# How much memory is enough?



## ian

How much memory is considered enough for just surfing the net and building websites, and at what point would the amount of memory just be considered overkill?
512Mb? 1024Mb?.....


----------



## [tab]

There are benchmarking programs you can use to find bottlenecks in your system... that'll let you know if you have enough RAM.  I'm happy with my 512M for now...


----------



## ian

I got my RAM for free, so I am definitely happy with it.
I only have 256Mb at the moment.


----------



## [tab]

Mine's bigger than yours... hehe.


----------



## Christopher

Isn't it recommended that you have at least 512 to even run WinXP? I'm stuck with 256 at the mo.


----------



## cptnwinky

Really it depends on whether its name brand or not. Believe it or not cheap ram will slow things down and not be as effective. 256 of Crucial is equal to 512 of Kingston, performance wise.


----------



## Christopher

Crucial > Kingston? I always thought it was the other way around.


----------



## cptnwinky

Well more places sell Kingston because its cheaper. I guess it has more to do with preference as well. All I know though is that high quality ram will stop windows crashing all the time. Every time I have had Kingston ram windows 98 would throw a hissy fit.


----------



## Christopher

My CanadaComputers doesn't even list Crucial  Meh, I'll go to newegg for prices.


----------



## cptnwinky

http://pcclub.com/
http://infotechnow.com/

Some of the best prices in the country. InfoTech is based out of Federal Way, WA. I am not sure if they carry crucial though.


----------



## [tab]

I bought some RAM from Crucial once... even after the currency conversion and shipping it was still cheaper than buying locally (at that time).


----------



## ian

The aussie dollar is a lot stronger against the US now, maybe it is time to start looking to buy stuff online.


----------



## charly

i guess the minimum of needet ram to get a proper working pc you should have the needet mem * 2 ... like xp says 128 minimum, you should have 256 to run xp at a minimum speed. less will be cached on HD, but for win98 128 should be good enough. i actually run win2000prof + linux 8.2 with 1GB ram.

ciao, charly


----------



## AainaalyaA

cptnwinky said:
			
		

> Every time I have had Kingston ram windows 98 would throw a hissy fit.

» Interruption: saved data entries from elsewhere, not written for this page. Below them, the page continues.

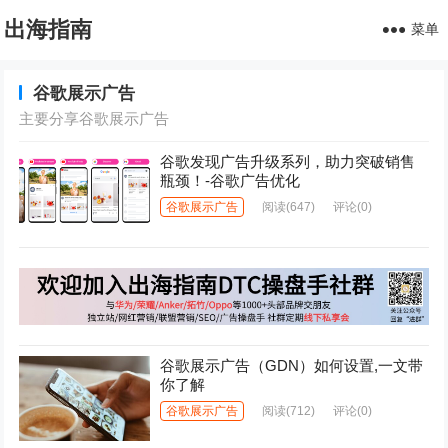
出海指南
菜单
谷歌展示广告
主要分享谷歌展示广告
谷歌发现广告升级系列，助力突破销售
瓶颈！-谷歌广告优化
谷歌展示广告
阅读
(647)
评论(0)
谷歌展示广告（GDN）如何设置,一文带
你了解
谷歌展示广告
阅读
(712)
评论(0)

so what does that mean? a booster shot or ...?


----------



## AainaalyaA

ian said:
			
		

> The aussie dollar is a lot stronger against the US now, maybe it is time to start looking to buy stuff online.

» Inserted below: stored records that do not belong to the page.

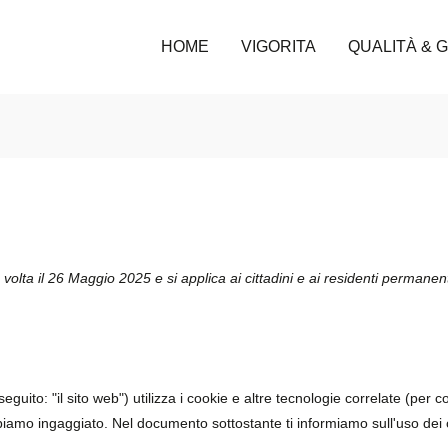
HOME
VIGORITA
QUALITÀ & 
a volta il 26 Maggio 2025 e si applica ai cittadini e ai residenti perman
seguito: "il sito web") utilizza i cookie e altre tecnologie correlate (per 
biamo ingaggiato. Nel documento sottostante ti informiamo sull'uso dei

what's the exchange now? btw, do you guys in Australia follow the US or Euro Xchange?


----------



## ian

yep. i follow the exchange rates daily, mainly the US.
1 Aussie dollar buys you 74 us cents, oh how i love the days when it bought just 49.5 cents
it also buys you 0.42 pounds or 0.60 euros
Part of the reason it has gone so high is our high interest rates, which whilst they are extremely low, are still amongst the highest of the developed countries.


----------



## AainaalyaA

Malaysia is switching to Euro.. soon. Bye Bye US$...which means its gonna boost our Ringgit... I don't really follow, unless I have to.. like when I need to wire funds for outsourcing stuffings... 

Right now its a good time to purchase, give and take a few more days, it'll be better.. USD is really going down.. wait a few more weeks and you'll see something terribly wrong somewhere... if you're small, and you fall, you won't feel the thud really, but when you're large... or immense, falling down is NOT an option.


----------



## Rick G

I'm back folks, just when you thought it was safe to start posting again.
Any window OS under win 2000 can not make use of any more than 512 ram, 2000 and xp will go up to 3 or 4 gig but performance starts to diminish after 1 gig.  @ syicks are way faster than 1 so 2 256's is faster than one stick of 512.
As far as that comment about Kingston, POO on you.  MSI mobo's tested all ram and found Kingston Hyper-X the best.  They do make some cheap stuff too though. Personally I like Geil, Mushkin and the verybest is OCZ at least for high performance boards We folks do overclock stuff you know.
For any body thats interested in knowing more about ram go the Crucial website, they have a great tutorial about all those weird numbers connected to ram.


----------